His new gaze scorches my skin. Like my face could sizzle and peel, melt away until it’s only bones and seared muscle.

“It’s rude to ignore someone who’s talking to you,” he hisses. “Evan liked your attitude, Bree. Rhaz does not.”

“My bad,” I spit. “I don’t like listening to murderers!”

The demon—Rhaz—tilts his head to the side. “I didn’t kill Fitz. I only called the imps who killed Fitz.” When he jerks a thumb behind him, I see the long, fresh cut from the outside of his wrist to his elbow. He’d bled into the ravine somehow as we walked. He’d called those demons in the darkness without us even noticing. He clucks. “Well, no, you’re right. I did kill the real Evan Cooper. Took his life. Pretended to be Fitz’s new Squire—even copied Evan’s humanity enough to take that silly Warrior’s Oath right under the traitor’s nose. But it was awful, Bree. I can’t tell you how many times I daydreamed about ripping the skin from Fitz’s meathead face—”

“Why?” I scream.

A glittering, fanatical glee dark as the cave itself slides into his burning eyes. “To get to Nick, of course. And to wait.”

My lungs burn in my chest, but behind them my heart twists and skips.

His scratching voice becomes low and conspiratorial. “Did you know that if a fully Awakened Scion of Arthur dies, the Lines will end forever?” He giggles. “Kill the head, kill the body. It’d be easy if all I needed was for Arthur to Call Nick like the others do, but that arrogant prick of a king won’t fully Awaken his Scion until they take the blade.”

I crabwalk away, my sword dragging at an awkward angle, but he follows, one silent step at a time.

“And here I was, planning to go for the father! Then precious Nickie asks for you at the gala”—his lips curl in a mocking smile, and he clasps his hands to his chest—“declaring to all that he wants you as his Squire. That’s when I realized that foolish boy would do anything to keep you unharmed. Fight a horde of my demon comrades. Take up Excalibur. Expose Arthur. I had to take you”—he grins—“so Fitz the meathead got kebabed.”

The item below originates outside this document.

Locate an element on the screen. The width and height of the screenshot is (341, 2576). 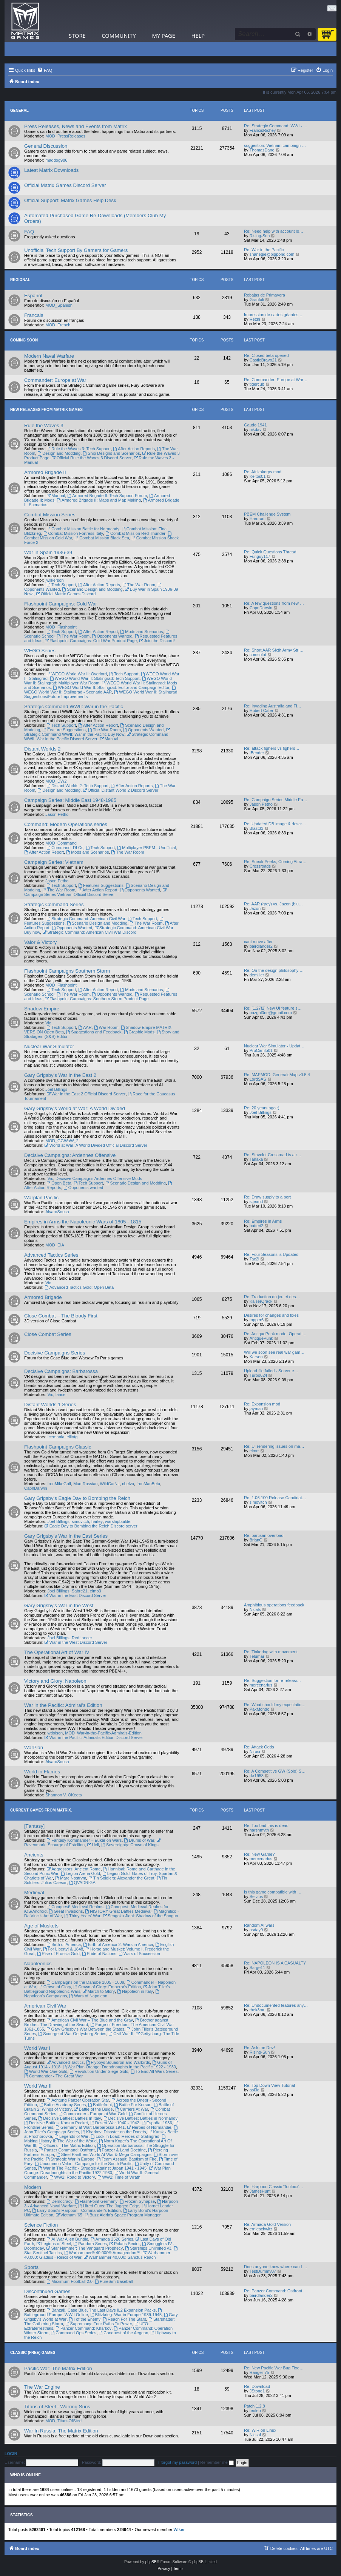 Rising-Sun is located at coordinates (260, 235).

My stomach turns. Bile rises in my throat.

“My mistress, Morgaine, will love hearing how I found the Scion of Arthur’s weakness.” He considers this. “Well, love is the wrong word. She’ll be quite jealous, actually. She adores torture.”

I shuffle backward, but he moves faster than my eyes can track, grabbing both of my ankles this time. “Rude!” he hisses.

My fingers dig into the gravel behind me. My only thought is to grab it and throw it into his eyes, but when my fingertips hit the soil and roots below, the doors inside me snap open.

‘The cave is right behind you. Just ten more steps, Bree.’ My grandmother’s voice urges me forward. I feel her hands, warm and soft, wrap around my heart and hold it in her palm.

Rhaz registers something in my face. His eyes narrow—and I wrench my legs from his grip with frightening speed. Pull my knees tight to my chest, and kick both feet upward to send him flying into the ravine.